### Instructions to follow
Take the data below. Output it exactly from its first line through the line containing "по внешнеполитическим вопросам".

*** Data for this task Section Begins ***

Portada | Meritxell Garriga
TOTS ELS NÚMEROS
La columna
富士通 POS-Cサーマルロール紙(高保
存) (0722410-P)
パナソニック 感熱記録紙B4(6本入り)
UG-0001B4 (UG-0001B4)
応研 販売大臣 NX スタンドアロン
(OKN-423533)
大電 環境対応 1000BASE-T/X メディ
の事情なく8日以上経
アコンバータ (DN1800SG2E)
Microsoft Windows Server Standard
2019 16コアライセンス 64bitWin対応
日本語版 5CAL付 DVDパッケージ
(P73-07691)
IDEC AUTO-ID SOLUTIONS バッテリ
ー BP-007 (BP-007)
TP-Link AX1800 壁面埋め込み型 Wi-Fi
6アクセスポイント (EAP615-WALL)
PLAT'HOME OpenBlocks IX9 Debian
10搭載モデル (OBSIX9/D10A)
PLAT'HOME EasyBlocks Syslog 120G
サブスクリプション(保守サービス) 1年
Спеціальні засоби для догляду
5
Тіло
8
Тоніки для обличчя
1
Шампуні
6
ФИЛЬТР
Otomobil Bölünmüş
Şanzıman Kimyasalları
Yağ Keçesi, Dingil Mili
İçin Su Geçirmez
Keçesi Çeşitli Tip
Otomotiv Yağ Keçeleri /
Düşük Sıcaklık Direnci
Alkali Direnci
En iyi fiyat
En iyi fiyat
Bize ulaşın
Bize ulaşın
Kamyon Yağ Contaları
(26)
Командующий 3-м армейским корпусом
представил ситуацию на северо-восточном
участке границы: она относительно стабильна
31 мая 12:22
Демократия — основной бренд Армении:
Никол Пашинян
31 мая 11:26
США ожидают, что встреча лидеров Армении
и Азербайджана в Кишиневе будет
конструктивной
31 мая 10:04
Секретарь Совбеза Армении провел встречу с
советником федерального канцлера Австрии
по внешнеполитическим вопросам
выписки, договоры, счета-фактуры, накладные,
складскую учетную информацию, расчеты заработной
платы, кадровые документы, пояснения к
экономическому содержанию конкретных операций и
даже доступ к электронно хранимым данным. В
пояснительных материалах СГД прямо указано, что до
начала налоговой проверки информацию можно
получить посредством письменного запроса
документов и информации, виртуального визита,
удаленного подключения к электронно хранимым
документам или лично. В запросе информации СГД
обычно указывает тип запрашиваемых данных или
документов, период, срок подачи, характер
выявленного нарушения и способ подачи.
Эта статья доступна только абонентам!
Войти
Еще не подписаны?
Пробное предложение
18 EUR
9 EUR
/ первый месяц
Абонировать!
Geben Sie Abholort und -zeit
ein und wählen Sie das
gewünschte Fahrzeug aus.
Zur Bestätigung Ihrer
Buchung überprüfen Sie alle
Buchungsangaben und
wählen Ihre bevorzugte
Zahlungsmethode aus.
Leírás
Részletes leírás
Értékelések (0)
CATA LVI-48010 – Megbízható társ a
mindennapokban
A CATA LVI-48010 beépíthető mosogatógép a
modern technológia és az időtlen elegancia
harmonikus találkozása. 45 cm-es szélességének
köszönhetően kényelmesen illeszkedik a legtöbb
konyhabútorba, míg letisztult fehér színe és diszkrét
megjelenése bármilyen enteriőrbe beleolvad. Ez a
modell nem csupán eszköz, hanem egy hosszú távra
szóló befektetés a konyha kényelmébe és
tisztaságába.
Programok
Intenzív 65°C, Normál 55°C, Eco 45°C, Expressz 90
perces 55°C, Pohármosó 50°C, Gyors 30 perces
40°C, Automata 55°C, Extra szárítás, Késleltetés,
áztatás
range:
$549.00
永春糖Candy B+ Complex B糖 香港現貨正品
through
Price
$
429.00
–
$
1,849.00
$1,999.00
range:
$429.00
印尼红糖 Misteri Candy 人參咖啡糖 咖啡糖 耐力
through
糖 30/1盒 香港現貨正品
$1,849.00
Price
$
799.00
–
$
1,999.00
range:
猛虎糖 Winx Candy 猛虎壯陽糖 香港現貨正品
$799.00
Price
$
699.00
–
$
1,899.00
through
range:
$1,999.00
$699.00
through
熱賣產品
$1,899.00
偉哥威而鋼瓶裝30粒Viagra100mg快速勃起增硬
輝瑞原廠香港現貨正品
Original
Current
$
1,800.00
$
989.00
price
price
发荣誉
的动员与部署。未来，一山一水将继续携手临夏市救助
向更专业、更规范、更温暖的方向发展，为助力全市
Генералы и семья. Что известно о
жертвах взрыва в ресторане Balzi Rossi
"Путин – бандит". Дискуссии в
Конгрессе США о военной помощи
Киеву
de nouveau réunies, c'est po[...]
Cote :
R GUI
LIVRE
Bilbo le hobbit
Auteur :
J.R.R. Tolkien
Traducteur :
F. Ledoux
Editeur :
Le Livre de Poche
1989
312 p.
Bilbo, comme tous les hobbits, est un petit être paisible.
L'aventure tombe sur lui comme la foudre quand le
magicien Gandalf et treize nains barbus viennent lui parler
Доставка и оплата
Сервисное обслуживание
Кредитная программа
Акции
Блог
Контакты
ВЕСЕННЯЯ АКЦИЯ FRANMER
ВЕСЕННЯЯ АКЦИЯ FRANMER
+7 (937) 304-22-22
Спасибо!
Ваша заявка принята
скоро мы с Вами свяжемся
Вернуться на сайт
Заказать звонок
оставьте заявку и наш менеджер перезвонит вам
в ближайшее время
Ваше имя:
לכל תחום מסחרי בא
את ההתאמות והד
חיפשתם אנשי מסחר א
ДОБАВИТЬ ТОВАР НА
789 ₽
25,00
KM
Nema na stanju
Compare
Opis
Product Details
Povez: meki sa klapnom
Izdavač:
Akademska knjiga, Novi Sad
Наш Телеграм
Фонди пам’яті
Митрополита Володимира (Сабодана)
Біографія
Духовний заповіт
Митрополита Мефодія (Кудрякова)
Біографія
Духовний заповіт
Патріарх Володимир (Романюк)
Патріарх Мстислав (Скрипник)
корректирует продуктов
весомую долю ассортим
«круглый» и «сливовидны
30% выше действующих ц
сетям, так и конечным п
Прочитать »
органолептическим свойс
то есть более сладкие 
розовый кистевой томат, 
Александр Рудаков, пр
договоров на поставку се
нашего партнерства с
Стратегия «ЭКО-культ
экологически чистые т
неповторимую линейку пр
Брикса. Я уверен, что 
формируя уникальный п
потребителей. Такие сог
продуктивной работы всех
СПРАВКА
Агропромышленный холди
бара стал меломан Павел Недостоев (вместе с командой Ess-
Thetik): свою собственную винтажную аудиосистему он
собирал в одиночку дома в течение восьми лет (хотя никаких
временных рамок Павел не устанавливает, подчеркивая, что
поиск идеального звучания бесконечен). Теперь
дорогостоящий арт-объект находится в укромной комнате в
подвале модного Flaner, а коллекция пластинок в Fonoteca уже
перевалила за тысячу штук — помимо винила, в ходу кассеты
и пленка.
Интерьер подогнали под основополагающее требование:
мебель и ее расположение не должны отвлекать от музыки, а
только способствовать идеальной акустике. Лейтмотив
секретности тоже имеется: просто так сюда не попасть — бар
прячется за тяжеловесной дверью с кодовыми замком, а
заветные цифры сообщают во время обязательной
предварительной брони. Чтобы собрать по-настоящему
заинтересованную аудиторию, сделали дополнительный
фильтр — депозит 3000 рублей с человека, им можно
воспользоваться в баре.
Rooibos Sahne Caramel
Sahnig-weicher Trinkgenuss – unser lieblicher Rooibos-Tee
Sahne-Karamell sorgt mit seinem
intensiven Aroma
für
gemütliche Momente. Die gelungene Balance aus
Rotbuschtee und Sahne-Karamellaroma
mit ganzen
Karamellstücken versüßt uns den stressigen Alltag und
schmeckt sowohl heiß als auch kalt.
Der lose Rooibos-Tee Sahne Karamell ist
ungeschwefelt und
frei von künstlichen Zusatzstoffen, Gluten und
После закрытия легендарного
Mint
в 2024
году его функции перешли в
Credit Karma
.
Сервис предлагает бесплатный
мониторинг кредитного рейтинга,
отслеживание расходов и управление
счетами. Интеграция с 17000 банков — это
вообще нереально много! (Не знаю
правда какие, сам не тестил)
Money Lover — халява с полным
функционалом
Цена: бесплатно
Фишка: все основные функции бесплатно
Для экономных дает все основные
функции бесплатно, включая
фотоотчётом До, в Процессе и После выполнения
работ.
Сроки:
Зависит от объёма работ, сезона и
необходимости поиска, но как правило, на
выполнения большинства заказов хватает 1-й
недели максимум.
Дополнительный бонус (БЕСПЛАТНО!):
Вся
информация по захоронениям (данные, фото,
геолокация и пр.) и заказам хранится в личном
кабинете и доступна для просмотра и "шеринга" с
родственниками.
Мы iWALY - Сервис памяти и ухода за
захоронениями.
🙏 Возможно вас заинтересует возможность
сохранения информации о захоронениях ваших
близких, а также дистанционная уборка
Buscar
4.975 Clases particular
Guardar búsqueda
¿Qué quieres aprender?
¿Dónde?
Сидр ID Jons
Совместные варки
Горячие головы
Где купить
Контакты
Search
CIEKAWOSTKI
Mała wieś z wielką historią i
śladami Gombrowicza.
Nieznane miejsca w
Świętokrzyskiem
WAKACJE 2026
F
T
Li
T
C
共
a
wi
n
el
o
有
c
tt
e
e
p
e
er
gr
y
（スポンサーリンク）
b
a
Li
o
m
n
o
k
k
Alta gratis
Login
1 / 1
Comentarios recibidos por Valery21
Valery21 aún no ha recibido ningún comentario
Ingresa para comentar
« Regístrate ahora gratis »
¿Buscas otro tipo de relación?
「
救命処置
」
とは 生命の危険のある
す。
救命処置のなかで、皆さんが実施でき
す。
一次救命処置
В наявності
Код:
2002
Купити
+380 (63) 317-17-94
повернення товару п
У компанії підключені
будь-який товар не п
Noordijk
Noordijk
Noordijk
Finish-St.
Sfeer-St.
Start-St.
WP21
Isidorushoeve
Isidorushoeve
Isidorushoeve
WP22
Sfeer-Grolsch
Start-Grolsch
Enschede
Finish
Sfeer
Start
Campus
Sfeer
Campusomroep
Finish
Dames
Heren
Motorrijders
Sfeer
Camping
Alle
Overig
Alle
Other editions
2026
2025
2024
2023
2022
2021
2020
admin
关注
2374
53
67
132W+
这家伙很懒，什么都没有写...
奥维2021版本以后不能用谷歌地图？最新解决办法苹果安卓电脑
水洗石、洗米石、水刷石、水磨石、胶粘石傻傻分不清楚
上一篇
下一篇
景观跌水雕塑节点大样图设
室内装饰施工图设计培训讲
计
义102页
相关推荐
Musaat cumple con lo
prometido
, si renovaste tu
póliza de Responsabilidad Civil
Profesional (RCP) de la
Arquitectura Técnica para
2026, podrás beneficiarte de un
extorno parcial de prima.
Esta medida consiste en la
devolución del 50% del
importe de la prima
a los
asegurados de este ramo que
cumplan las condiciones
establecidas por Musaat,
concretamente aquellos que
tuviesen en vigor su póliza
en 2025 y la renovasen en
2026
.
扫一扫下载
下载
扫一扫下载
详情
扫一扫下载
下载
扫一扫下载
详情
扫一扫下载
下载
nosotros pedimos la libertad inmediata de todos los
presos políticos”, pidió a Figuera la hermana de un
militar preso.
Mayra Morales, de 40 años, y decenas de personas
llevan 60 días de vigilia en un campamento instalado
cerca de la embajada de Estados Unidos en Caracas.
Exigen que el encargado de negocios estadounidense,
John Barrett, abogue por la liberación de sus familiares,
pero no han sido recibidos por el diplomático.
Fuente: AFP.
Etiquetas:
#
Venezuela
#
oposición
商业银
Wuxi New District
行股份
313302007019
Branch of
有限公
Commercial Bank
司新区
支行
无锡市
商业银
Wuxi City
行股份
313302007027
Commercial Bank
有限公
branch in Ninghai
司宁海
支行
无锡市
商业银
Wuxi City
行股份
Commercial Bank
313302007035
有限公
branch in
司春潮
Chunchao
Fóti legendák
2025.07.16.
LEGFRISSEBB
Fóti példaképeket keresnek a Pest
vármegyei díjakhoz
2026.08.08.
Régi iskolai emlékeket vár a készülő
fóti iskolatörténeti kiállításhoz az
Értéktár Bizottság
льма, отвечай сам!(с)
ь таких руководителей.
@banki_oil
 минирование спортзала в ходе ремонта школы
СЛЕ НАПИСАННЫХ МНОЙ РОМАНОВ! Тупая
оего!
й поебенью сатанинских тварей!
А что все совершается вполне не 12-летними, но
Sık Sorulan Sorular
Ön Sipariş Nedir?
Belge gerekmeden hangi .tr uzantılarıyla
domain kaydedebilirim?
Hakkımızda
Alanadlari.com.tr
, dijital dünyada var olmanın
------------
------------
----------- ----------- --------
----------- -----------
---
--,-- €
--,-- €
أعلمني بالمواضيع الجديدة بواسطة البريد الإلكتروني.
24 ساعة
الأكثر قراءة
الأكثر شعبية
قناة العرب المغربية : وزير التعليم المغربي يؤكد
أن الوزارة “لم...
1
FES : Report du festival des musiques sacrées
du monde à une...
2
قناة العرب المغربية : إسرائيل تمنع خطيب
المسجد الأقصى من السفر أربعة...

*** Data for this task Section Ends ***

### Written solution
Portada | Meritxell Garriga
TOTS ELS NÚMEROS
La columna
富士通 POS-Cサーマルロール紙(高保
存) (0722410-P)
パナソニック 感熱記録紙B4(6本入り)
UG-0001B4 (UG-0001B4)
応研 販売大臣 NX スタンドアロン
(OKN-423533)
大電 環境対応 1000BASE-T/X メディ
の事情なく8日以上経
アコンバータ (DN1800SG2E)
Microsoft Windows Server Standard
2019 16コアライセンス 64bitWin対応
日本語版 5CAL付 DVDパッケージ
(P73-07691)
IDEC AUTO-ID SOLUTIONS バッテリ
ー BP-007 (BP-007)
TP-Link AX1800 壁面埋め込み型 Wi-Fi
6アクセスポイント (EAP615-WALL)
PLAT'HOME OpenBlocks IX9 Debian
10搭載モデル (OBSIX9/D10A)
PLAT'HOME EasyBlocks Syslog 120G
サブスクリプション(保守サービス) 1年
Спеціальні засоби для догляду
5
Тіло
8
Тоніки для обличчя
1
Шампуні
6
ФИЛЬТР
Otomobil Bölünmüş
Şanzıman Kimyasalları
Yağ Keçesi, Dingil Mili
İçin Su Geçirmez
Keçesi Çeşitli Tip
Otomotiv Yağ Keçeleri /
Düşük Sıcaklık Direnci
Alkali Direnci
En iyi fiyat
En iyi fiyat
Bize ulaşın
Bize ulaşın
Kamyon Yağ Contaları
(26)
Командующий 3-м армейским корпусом
представил ситуацию на северо-восточном
участке границы: она относительно стабильна
31 мая 12:22
Демократия — основной бренд Армении:
Никол Пашинян
31 мая 11:26
США ожидают, что встреча лидеров Армении
и Азербайджана в Кишиневе будет
конструктивной
31 мая 10:04
Секретарь Совбеза Армении провел встречу с
советником федерального канцлера Австрии
по внешнеполитическим вопросам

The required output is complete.